→ Task goal:
Keep the pictures out, and restate the listing that follows exactly as written.
***
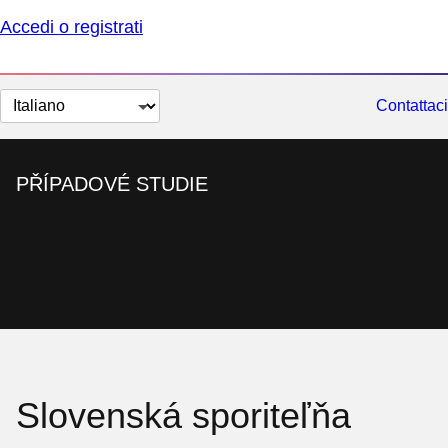
Accedi o registrati
Cambia
Contattaci
lingua
PŘÍPADOVÉ STUDIE
Česká republika
Slovenská sporiteľňa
***
→ Solution to this task:
Accedi o registrati
Cambia
Contattaci
lingua
PŘÍPADOVÉ STUDIE
Česká republika
Slovenská sporiteľňa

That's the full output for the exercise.